# String manipulation with worksheet formulas – Part 1

Deutsche Version / German version

A very common task is to extract a specific element (sub-string) from a longer string values. This first part shows some functions to extract the numeric part of a string while the next part will concentrate on getting the nth substring.

So let’s start with an assumption: The string to be processed does not contain 2 or more numeric parts but only one. e.g.

“This is part 123 of 234 parts”

is not allowed. Though

“This is part 123 of all parts”

is a valid string for the following functions.

First we try to evaluate the starting and ending positions of the numeric part. But before we can start using the formulas we have to define a name (Menu ‘Insert – Name – Define’) to make them more readable:

• Name: seq
• RefersTo Formula: =ROW(INDIRECT(“1:1024”))

We start with evaluating the beginning and ending position of our numeric part. For our example

“This is part 123 of all parts”

we should get 14 and 16 as result. Formulas to achieve this result are:

1. Getting the starting position of the numeric part:
• Array formula: =MIN(IF(ISNUMBER(-MID(A1,seq,1)),seq))
• Non-array formula: LOOKUP(2,1/MID(A1,1024-seq,1),1024-seq)
2. Getting the last position of the numeric part:
• Array formula: =MAX(IF(ISNUMBER(-MID(A1,seq,1)),seq))
• Non-array formula: =LOOKUP(2,1/(ISNUMBER(-MID(A1,seq,1))),seq)

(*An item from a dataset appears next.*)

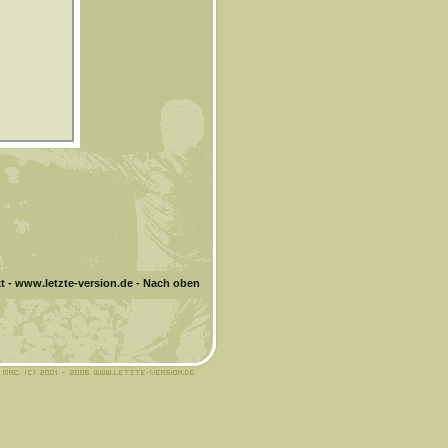
t
-
www.letzte-version.de
-
Nach oben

To extract the numeric part all we have to do is combine the above functions together with the MID function:

• Array formula:
=IF(MIN(IF(ISNUMBER(-MID(A1,seq,1)),seq)),–MID(A1,MIN(IF(ISNUMBER(-MID(A1,seq,1)),seq)),MAX(IF(ISNUMBER(-MID(A1,seq,1)),seq))-MIN(IF(ISNUMBER(-MID(A1,seq,1)),seq))+1),””)
• Non-array formula:
=IF(ISNUMBER(LOOKUP(2,1/MID(A1,seq,1),seq)),MID(A1,LOOKUP(2,1/MID(A1,1024-seq,1),1024-seq),LOOKUP(2,1/MID(A1,seq,1),seq)-LOOKUP(2,1/MID(A1,1024-seq,1),1024-seq)+1),””)

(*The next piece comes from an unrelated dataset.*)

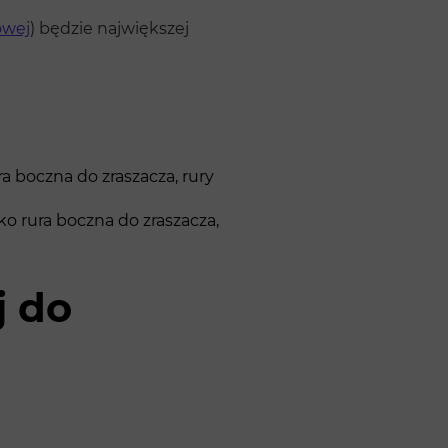
owej
) będzie największej
 boczna do zraszacza, rury
o rura boczna do zraszacza,
j do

I have to admit these formulas do not look simple and of course you can achieve the same goal with some VBA code quite easily. But in case you can’t use VBA this provides you with a non-macro alternative.
If performance is an issue you may consider using the following array formula (nearly twice as fast than the other two formula combinations):

=–MID(A1,MATCH(TRUE,ISNUMBER(-MID(A1,seq,1)),0),ROWS(seq)-SUM(–ISERROR(-MID(A1,seq,1))))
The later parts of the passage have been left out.